What is expected »
Among the entries below, how many lines hold the word "сайта"? Reply with the number only.

Data listing »
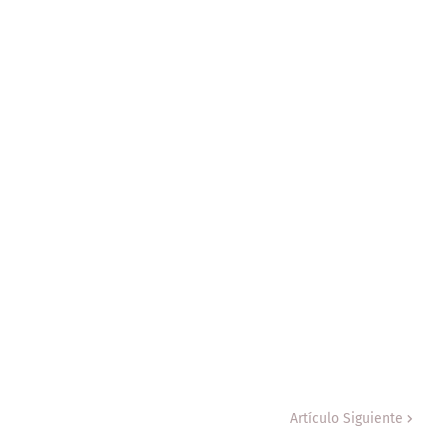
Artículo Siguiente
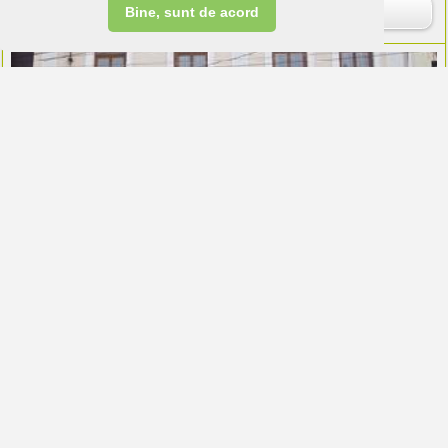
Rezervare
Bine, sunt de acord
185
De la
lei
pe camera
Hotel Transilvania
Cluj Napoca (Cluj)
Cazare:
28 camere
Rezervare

---

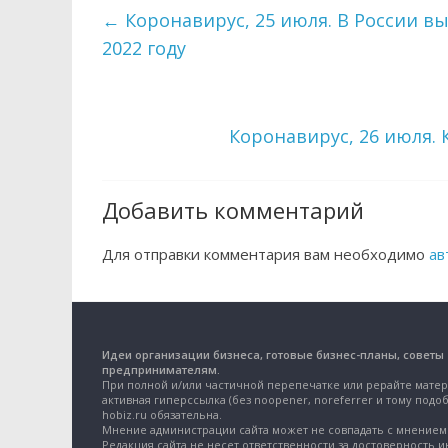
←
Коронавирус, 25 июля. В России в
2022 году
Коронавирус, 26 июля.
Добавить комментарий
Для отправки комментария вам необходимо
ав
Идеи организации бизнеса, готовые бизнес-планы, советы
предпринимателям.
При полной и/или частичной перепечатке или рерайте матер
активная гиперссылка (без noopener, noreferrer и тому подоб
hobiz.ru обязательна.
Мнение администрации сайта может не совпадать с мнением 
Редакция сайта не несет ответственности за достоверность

Answer to this exercise »
2